Description of the task | Among the lines of this listing, count those that include "Schools" and state the count by itself.

══════

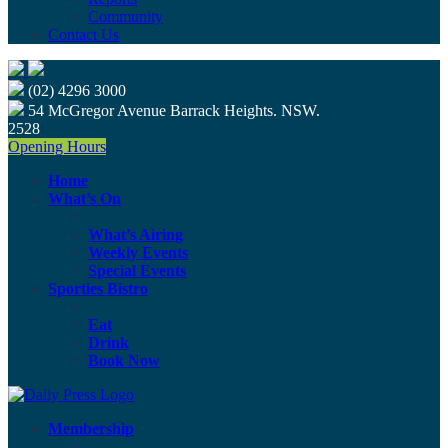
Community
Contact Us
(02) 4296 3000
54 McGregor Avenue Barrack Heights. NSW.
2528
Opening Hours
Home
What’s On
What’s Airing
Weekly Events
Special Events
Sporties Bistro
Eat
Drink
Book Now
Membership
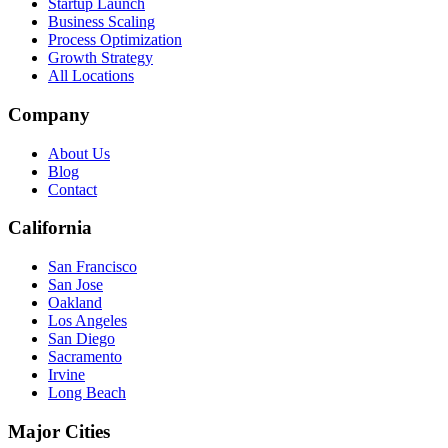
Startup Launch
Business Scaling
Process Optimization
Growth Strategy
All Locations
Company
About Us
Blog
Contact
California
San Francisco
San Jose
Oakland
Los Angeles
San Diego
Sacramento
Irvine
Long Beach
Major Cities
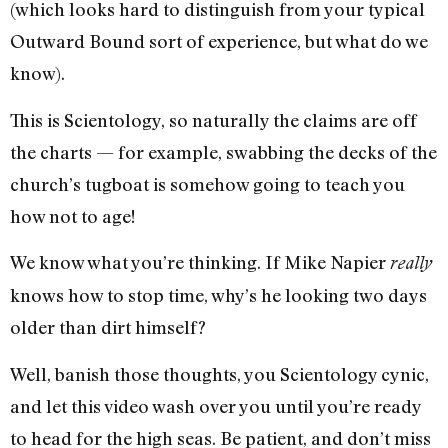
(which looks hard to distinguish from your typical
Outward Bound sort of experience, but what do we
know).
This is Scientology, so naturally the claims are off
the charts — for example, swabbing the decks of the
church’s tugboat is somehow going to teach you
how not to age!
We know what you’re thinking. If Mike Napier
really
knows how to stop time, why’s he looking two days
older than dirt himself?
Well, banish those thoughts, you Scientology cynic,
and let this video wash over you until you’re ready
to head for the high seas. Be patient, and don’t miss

══════

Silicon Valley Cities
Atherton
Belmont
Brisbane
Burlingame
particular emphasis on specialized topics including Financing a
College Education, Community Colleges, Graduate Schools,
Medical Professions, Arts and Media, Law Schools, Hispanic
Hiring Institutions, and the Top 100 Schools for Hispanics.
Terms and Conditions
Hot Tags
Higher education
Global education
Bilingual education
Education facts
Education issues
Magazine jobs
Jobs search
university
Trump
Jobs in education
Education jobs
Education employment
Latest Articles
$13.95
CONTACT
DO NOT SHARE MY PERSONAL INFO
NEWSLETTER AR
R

══════

Response for this exercise | 3